Saved entries
==*==

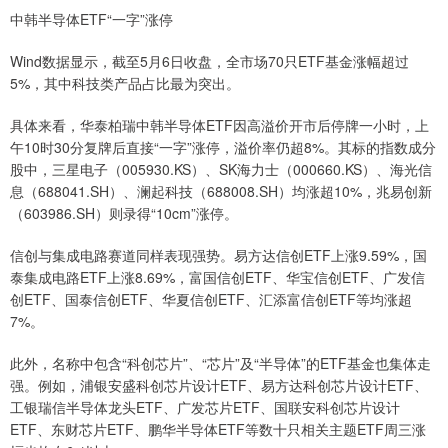
中韩半导体ETF“一字”涨停
Wind数据显示，截至5月6日收盘，全市场70只ETF基金涨幅超过
5%，其中科技类产品占比最为突出。
具体来看，华泰柏瑞中韩半导体ETF因高溢价开市后停牌一小时，上
午10时30分复牌后直接“一字”涨停，溢价率仍超8%。其标的指数成分
股中，三星电子（005930.KS）、SK海力士（000660.KS）、海光信
息（688041.SH）、澜起科技（688008.SH）均涨超10%，兆易创新
（603986.SH）则录得“10cm”涨停。
信创与集成电路赛道同样表现强势。易方达信创ETF上涨9.59%，国
泰集成电路ETF上涨8.69%，富国信创ETF、华宝信创ETF、广发信
创ETF、国泰信创ETF、华夏信创ETF、汇添富信创ETF等均涨超
7%。
此外，名称中包含“科创芯片”、“芯片”及“半导体”的ETF基金也集体走
强。例如，浦银安盛科创芯片设计ETF、易方达科创芯片设计ETF、
工银瑞信半导体龙头ETF、广发芯片ETF、国联安科创芯片设计
ETF、东财芯片ETF、鹏华半导体ETF等数十只相关主题ETF周三涨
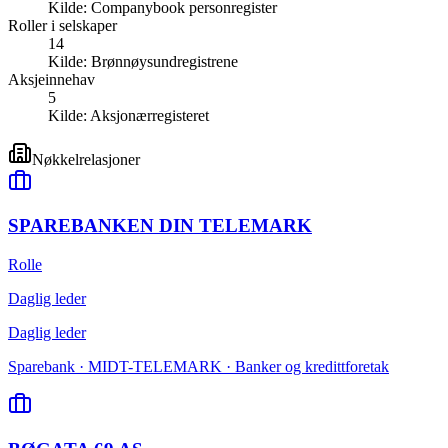
Kilde:
Companybook personregister
Roller i selskaper
14
Kilde:
Brønnøysundregistrene
Aksjeinnehav
5
Kilde:
Aksjonærregisteret
Nøkkelrelasjoner
SPAREBANKEN DIN TELEMARK
Rolle
Daglig leder
Daglig leder
Sparebank · MIDT-TELEMARK · Banker og kredittforetak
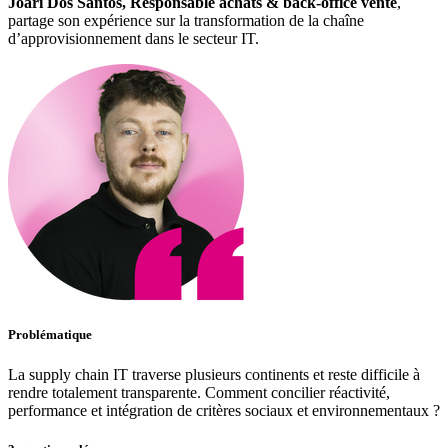
Joari Dos Santos, Responsable achats & back-office vente
,
partage son expérience sur la transformation de la chaîne
d’approvisionnement dans le secteur IT.
Problématique
La supply chain IT traverse plusieurs continents et reste difficile à
rendre totalement transparente. Comment concilier réactivité,
performance et intégration de critères sociaux et environnementaux ?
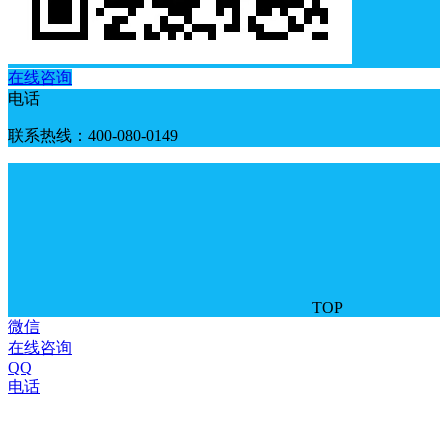
在线咨询
电话
联系热线：400-080-0149
TOP
微信
在线咨询
QQ
电话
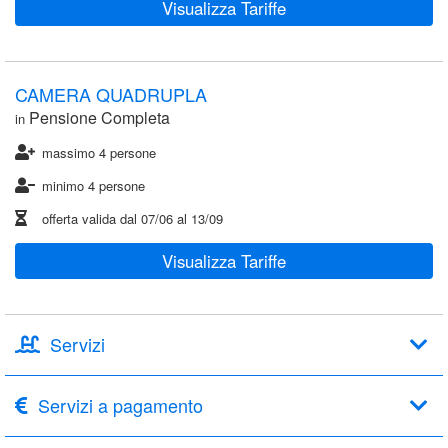
Visualizza Tariffe
CAMERA QUADRUPLA
Pensione Completa
in
massimo 4 persone
minimo 4 persone
offerta valida dal
07/06
al
13/09
Visualizza Tariffe
Servizi
Servizi a pagamento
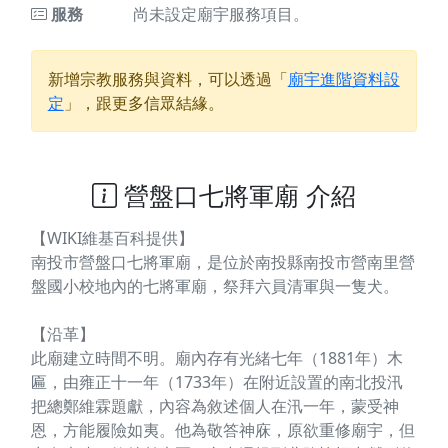
服務
尚未設定廟宇服務項目。
新增宗教服務與資料，可以透過「
廟宇進階資料設
定
」，跟更多信眾結緣。
營盤口七將軍廟 介紹
【WIKI維基百科提供】
南投市營盤口七將軍廟，是位於南投縣南投市營南里營
盤國小校地內的七將軍廟，祭拜六員清軍與一隻犬。
【沿革】
此廟建立時間不明。廟內存有光緒七年（1881年）木
匾，由雍正十一年（1733年）在附近設置的南北投汛
把總鄭維霖題獻，內容為敘述個人在汛一年，蒙受神
恩，方能履險如夷。他為敬答神庥，原欲重修廟宇，但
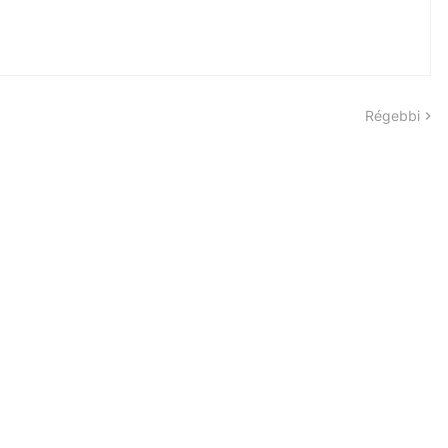
Régebbi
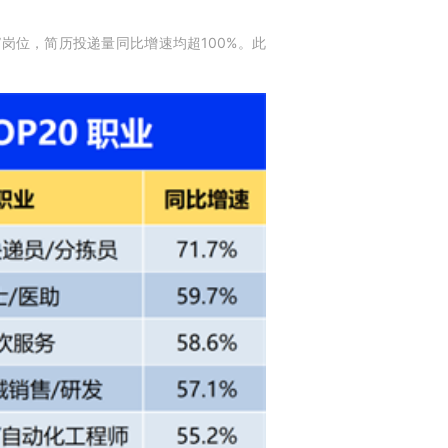
岗位，简历投递量同比增速均超100%。此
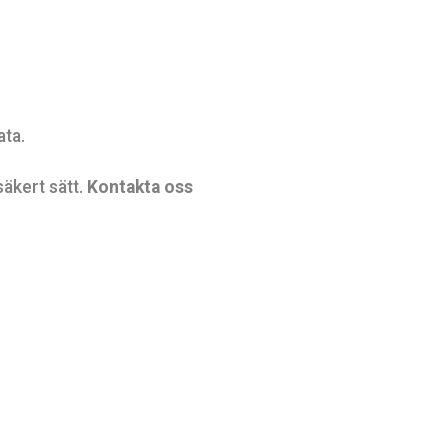
ta.
säkert sätt.
Kontakta oss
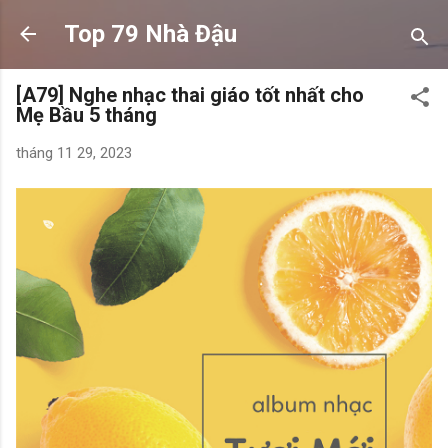
Chuyển đến nội dung chính
Top 79 Nhà Đậu
[A79] Nghe nhạc thai giáo tốt nhất cho
Mẹ Bầu 5 tháng
tháng 11 29, 2023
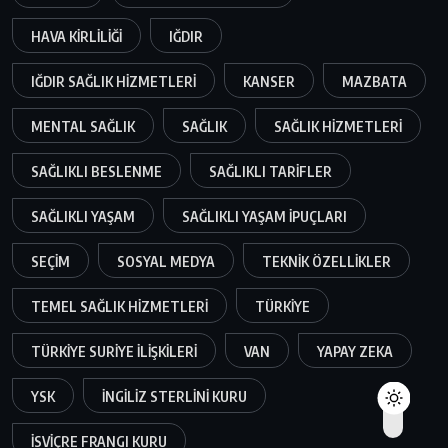
HAVA KIRLILIĞI
IĞDIR
IĞDIR SAĞLIK HIZMETLERI
KANSER
MAZBATA
MENTAL SAĞLIK
SAĞLIK
SAĞLIK HIZMETLERI
SAĞLIKLI BESLENME
SAĞLIKLI TARIFLER
SAĞLIKLI YAŞAM
SAĞLIKLI YAŞAM IPUÇLARI
SEÇIM
SOSYAL MEDYA
TEKNIK ÖZELLIKLER
TEMEL SAĞLIK HIZMETLERI
TÜRKIYE
TÜRKIYE SURIYE ILIŞKILERI
VAN
YAPAY ZEKA
YSK
İNGILIZ STERLINI KURU
İSVIÇRE FRANGI KURU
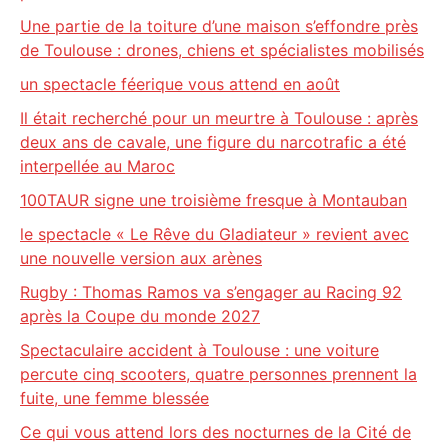
Une partie de la toiture d’une maison s’effondre près
de Toulouse : drones, chiens et spécialistes mobilisés
un spectacle féerique vous attend en août
Il était recherché pour un meurtre à Toulouse : après
deux ans de cavale, une figure du narcotrafic a été
interpellée au Maroc
100TAUR signe une troisième fresque à Montauban
le spectacle « Le Rêve du Gladiateur » revient avec
une nouvelle version aux arènes
Rugby : Thomas Ramos va s’engager au Racing 92
après la Coupe du monde 2027
Spectaculaire accident à Toulouse : une voiture
percute cinq scooters, quatre personnes prennent la
fuite, une femme blessée
Ce qui vous attend lors des nocturnes de la Cité de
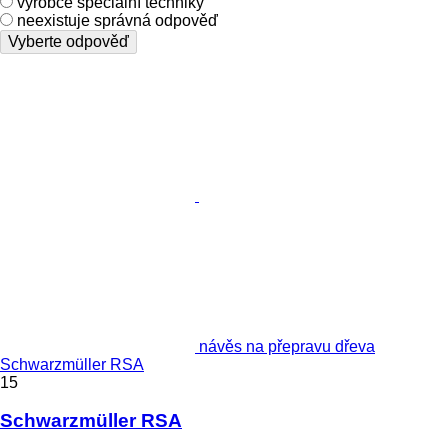
výrobce speciální techniky
neexistuje správná odpověď
Vyberte odpověď
návěs na přepravu dřeva
Schwarzmüller RSA
15
Schwarzmüller RSA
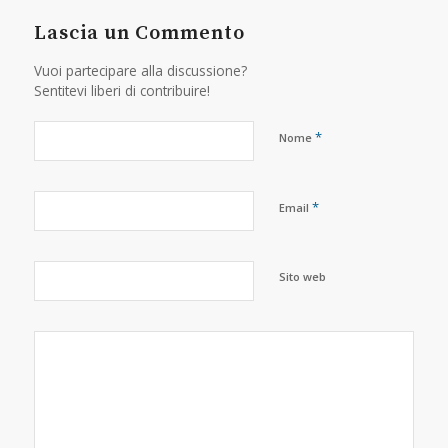
Lascia un Commento
Vuoi partecipare alla discussione?
Sentitevi liberi di contribuire!
*
Nome
*
Email
Sito web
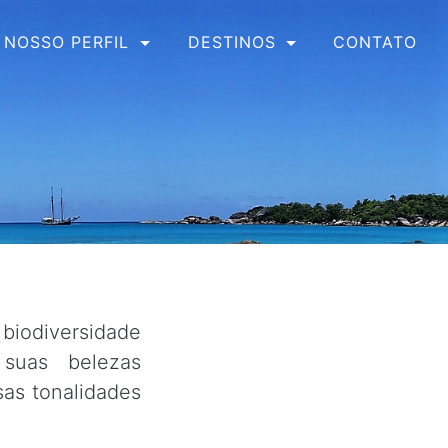
CONTATO
NOSSO PERFIL
DESTINOS
biodiversidade
 suas belezas
sas tonalidades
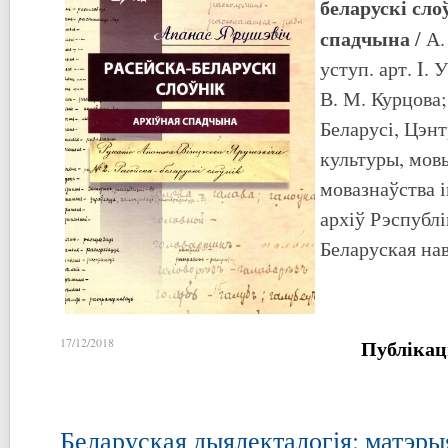
беларускі сло
спадчына
/ А
уступ. арт. I. 
В. М. Курцова;
Беларусі, Цэнт
культуры, мовы 
мовазнаўства і
архіў Рэспублі
Беларуская наву
Публікац
17/12/2018
Беларуская дыялекталогія: матэры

==*==

Your copy must match the records above exactly, apart from the pictures, which are excluded.

中韩半导体ETF“一字”涨停
Wind数据显示，截至5月6日收盘，全市场70只ETF基金涨幅超过
5%，其中科技类产品占比最为突出。
具体来看，华泰柏瑞中韩半导体ETF因高溢价开市后停牌一小时，上
午10时30分复牌后直接“一字”涨停，溢价率仍超8%。其标的指数成分
股中，三星电子（005930.KS）、SK海力士（000660.KS）、海光信
息（688041.SH）、澜起科技（688008.SH）均涨超10%，兆易创新
（603986.SH）则录得“10cm”涨停。
信创与集成电路赛道同样表现强势。易方达信创ETF上涨9.59%，国
泰集成电路ETF上涨8.69%，富国信创ETF、华宝信创ETF、广发信
创ETF、国泰信创ETF、华夏信创ETF、汇添富信创ETF等均涨超
7%。
此外，名称中包含“科创芯片”、“芯片”及“半导体”的ETF基金也集体走
强。例如，浦银安盛科创芯片设计ETF、易方达科创芯片设计ETF、
工银瑞信半导体龙头ETF、广发芯片ETF、国联安科创芯片设计
ETF、东财芯片ETF、鹏华半导体ETF等数十只相关主题ETF周三涨
Kilde:
Companybook personregister
Roller i selskaper
14
Kilde:
Brønnøysundregistrene
Aksjeinnehav
5
Kilde:
Aksjonærregisteret
Nøkkelrelasjoner
SPAREBANKEN DIN TELEMARK
Rolle
Daglig leder
Daglig leder
Sparebank · MIDT-TELEMARK · Banker og kredittforetak
Joari Dos Santos, Responsable achats & back-office vente
,
partage son expérience sur la transformation de la chaîne
d’approvisionnement dans le secteur IT.
Problématique
La supply chain IT traverse plusieurs continents et reste difficile à
rendre totalement transparente. Comment concilier réactivité,
performance et intégration de critères sociaux et environnementaux ?
在线咨询
电话
联系热线：400-080-0149
TOP
微信
在线咨询
QQ
电话
Visualizza Tariffe
CAMERA QUADRUPLA
Pensione Completa
in
massimo 4 persone
minimo 4 persone
offerta valida dal
07/06
al
13/09
Visualizza Tariffe
Servizi
Servizi a pagamento
服務
尚未設定廟宇服務項目。
新增宗教服務與資料，可以透過「
廟宇進階資料設
定
」，跟更多信眾結緣。
營盤口七將軍廟 介紹
【WIKI維基百科提供】
南投市營盤口七將軍廟，是位於南投縣南投市營南里營
盤國小校地內的七將軍廟，祭拜六員清軍與一隻犬。
【沿革】
此廟建立時間不明。廟內存有光緒七年（1881年）木
匾，由雍正十一年（1733年）在附近設置的南北投汛
把總鄭維霖題獻，內容為敘述個人在汛一年，蒙受神
恩，方能履險如夷。他為敬答神庥，原欲重修廟宇，但
Régebbi
岗位，简历投递量同比增速均超100%。此
ta.
säkert sätt.
Kontakta oss
Chuyển đến nội dung chính
Top 79 Nhà Đậu
[A79] Nghe nhạc thai giáo tốt nhất cho
Mẹ Bầu 5 tháng
tháng 11 29, 2023
HAVA KIRLILIĞI
IĞDIR
IĞDIR SAĞLIK HIZMETLERI
KANSER
MAZBATA
MENTAL SAĞLIK
SAĞLIK
SAĞLIK HIZMETLERI
SAĞLIKLI BESLENME
SAĞLIKLI TARIFLER
SAĞLIKLI YAŞAM
SAĞLIKLI YAŞAM IPUÇLARI
SEÇIM
SOSYAL MEDYA
TEKNIK ÖZELLIKLER
TEMEL SAĞLIK HIZMETLERI
TÜRKIYE
TÜRKIYE SURIYE ILIŞKILERI
VAN
YAPAY ZEKA
YSK
İNGILIZ STERLINI KURU
İSVIÇRE FRANGI KURU
Une partie de la toiture d’une maison s’effondre près
de Toulouse : drones, chiens et spécialistes mobilisés
un spectacle féerique vous attend en août
Il était recherché pour un meurtre à Toulouse : après
deux ans de cavale, une figure du narcotrafic a été
interpellée au Maroc
100TAUR signe une troisième fresque à Montauban
le spectacle « Le Rêve du Gladiateur » revient avec
une nouvelle version aux arènes
Rugby : Thomas Ramos va s’engager au Racing 92
après la Coupe du monde 2027
Spectaculaire accident à Toulouse : une voiture
percute cinq scooters, quatre personnes prennent la
fuite, une femme blessée
Ce qui vous attend lors des nocturnes de la Cité de
výrobce speciální techniky
neexistuje správná odpověď
Vyberte odpověď
návěs na přepravu dřeva
Schwarzmüller RSA
15
Schwarzmüller RSA
Lascia un Commento
Vuoi partecipare alla discussione?
Sentitevi liberi di contribuire!
*
Nome
*
Email
Sito web
CONTATO
NOSSO PERFIL
DESTINOS
biodiversidade
 suas belezas
sas tonalidades
беларускі сло
спадчына
/ А
уступ. арт. I. 
В. М. Курцова;
Беларусі, Цэнт
культуры, мовы 
мовазнаўства і
архіў Рэспублі
Беларуская наву
Публікац
17/12/2018
Беларуская дыялекталогія: матэры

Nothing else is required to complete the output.